O romance centra-se em um personagem, Norma, o anfitrião de um programa de rádio popular na capital de um país sul-americano sem nome. O objetivo do show é localizar os desaparecidos após uma guerra de guerrilha de dez anos. Todos os domingos, Norma transmite alguns dos nomes das centenas de milhares de pessoas que estão desaparecidas, na esperança de reunir sobreviventes com suas famílias, ou pelo menos honrar as memórias dos mortos. Quando um garoto aparece na estação de rádio com uma lista de pessoas que desapareceram de sua aldeia na selva, Norma suspeita que seu próprio marido, um radical de olhos úmidos desaparecido dez anos antes, estava entre eles. A história que Alarcón conta aqui é claramente do Peru, mas poderia ser facilmente de Mumbai ou Bagdá, Karachi ou Cidade do México. No Washington Post, Jonathan Yardley chamou Lost City Radio de "uma fábula para um continente inteiro ... não menos pertinente em outras partes do mundo". O romancista irlandês Colm Toibin o elogiou como "emocionante e tenso ... com ecos de Orwell e Huxley, e com imagens de surpreendente originalidade".
O mundo da ficção de Alarcón é cru, duro, cheio de calamidade e deslocamento. Mas apesar de todos os seus sonhos quebrados, é um mundo onde a humanidade reina. De grande sofrimento - da guerra, do caos e da migração em massa - ele parece estar nos dizendo, vem uma nova ordem, uma fusão imprevista. Nem tudo isso é ruim. E algumas delas cheias de uma beleza rara.
Ele foi perguntado por que um garoto de classe média de Birmingham - um graduado da Columbia, um escritor residente no Mills College em Oakland, Califórnia, cujos pais mantêm um apartamento em uma área exclusiva de Lima - opta por definir a maioria de suas histórias na cidade. margens irregulares da sociedade peruana.
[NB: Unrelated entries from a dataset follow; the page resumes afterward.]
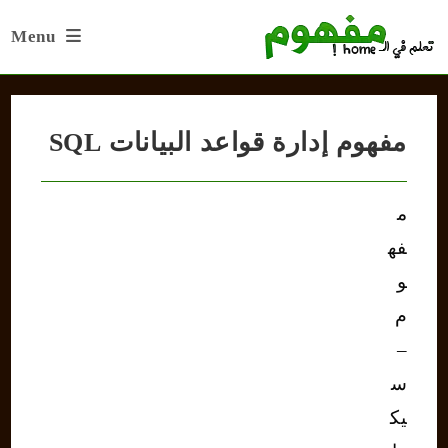
Ski
Menu
t
conten
مفهوم إدارة قواعد البيانات SQL
م
فه
و
م
–
س
يك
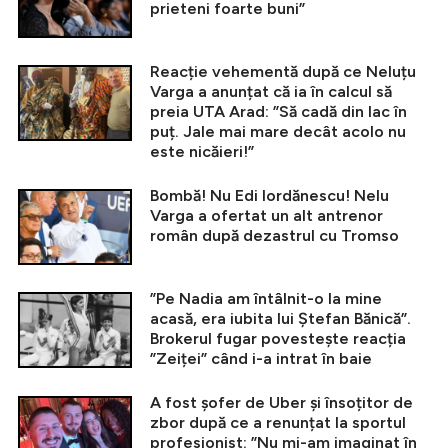
prieteni foarte buni”
Reacție vehementă după ce Neluțu
Varga a anunțat că ia în calcul să
preia UTA Arad: ”Să cadă din lac în
puț. Jale mai mare decât acolo nu
este nicăieri!”
Bombă! Nu Edi Iordănescu! Nelu
Varga a ofertat un alt antrenor
român după dezastrul cu Tromso
”Pe Nadia am întâlnit-o la mine
acasă, era iubita lui Ștefan Bănică”.
Brokerul fugar povestește reacția
”Zeiței” când i-a intrat în baie
A fost șofer de Uber și însoțitor de
zbor după ce a renunțat la sportul
profesionist: ”Nu mi-am imaginat în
Ele responde que o Peru é o seu território precisamente porque ele precisa "entendê-lo, participar de seu progresso e porque tenho amigos lá cujo bem-estar me preocupa". É a resposta de um escritor que entende algo muito importante sobre o futuro: a política nunca mais será local. O globo está interconectado agora. O mundo dos personagens de Daniel Alarcón está à sua porta.
Marie Arana, editora do Washington Post 's Book World, é autora do romance Cellophane, ambientado na floresta amazônica.